Fakat sizin bu gayretleriniz Başbakan Erdoğan nezdinde sempatiyle karşılanmış olmalı ki, iktidar bunu kendisi adına bir hizmet görerek karşılıksız bırakmadı.

Önce hükümetin borazanı olan TRT’de program kaptınız. Sonra da Akşam Gazetesinin Ankara Temsilciliğiyle taltif edildiniz. Kovulduğunuz Akşam’a daha güçlü olarak geri döndürüldünüz.

Böylece MHP’ye ve onun liderine salvolarınızın, MHP camiası içinde fitne çıkarma çabalarınızın mükâfatını fazlasıyla aldınız.

Şu anda AKP’nin ve bizzat Tayyip Erdoğan’ın medyadaki alemdarlarından birisiniz.

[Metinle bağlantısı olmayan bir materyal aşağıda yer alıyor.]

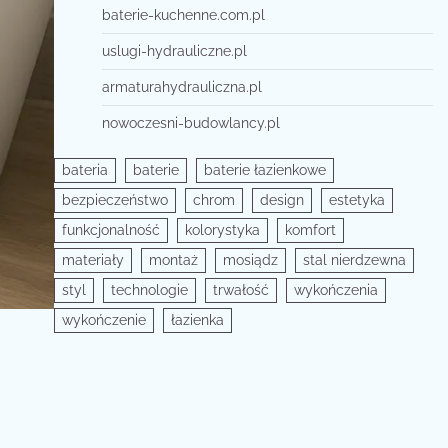
baterie-kuchenne.com.pl
uslugi-hydrauliczne.pl
armaturahydrauliczna.pl
nowoczesni-budowlancy.pl
bateria
baterie
baterie łazienkowe
bezpieczeństwo
chrom
design
estetyka
funkcjonalność
kolorystyka
komfort
materiały
montaż
mosiądz
stal nierdzewna
styl
technologie
trwałość
wykończenia
wykończenie
łazienka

Akşam’a geçtikten sonraki yazılarınızdan, tam bir Erdoğanperest olarak kendinizi AKP’ye adadığınız ve size sunulanların karşılığını fazlasıyla verme kararlılığında olduğunuz anlaşılıyor.

Akşam’daki yazılarınızda Tayyip Erdoğan hakkındaki methüsenalarınızı burada sayıp dökmeye gerek yok. Okuyucu ve kamuoyu bunu fazlasıyla görüyordur.

Ayrıca siz nasıl bizi eleştiri hakkını kendinizde görüyorsanız, biz de sizin hak ettiğiniz cevabı verme hakkını kendimizde görüyoruz.

Sayın Pazarcı,

Şunu bilin ki sizin MHP ve Devlet Bahçeli aleyhtarlığınız bugüne kadar kayadan hiçbir toz kaldıramadı. Bundan sonra da kaldıramayacaktır.

Ama MHP düşmanlığınız da yanınıza kâr kalmayacaktır. AKP’nin geleceği Başbakan Erdoğan’ın siyasi hayatıyla sınırlıdır.

Zamanın ve şartların getirdiği bu iktidar gittiğinde, yine MHP ve Ülkücü camia yerinde olacaktır. O zaman yüz yüze geldiğimizde hiç olmazsa bize selam verebilecek yüzünüz kalsın.

Ne yazık ki böyle giderseniz, ileride size zerre kadar itibar edecek kimseyi bulamayacak ve mesleğini dünya menfaati için her gelen iktidarın emrine verecek kıratta biri olarak tescillenmekten öteye geçemeyeceksiniz.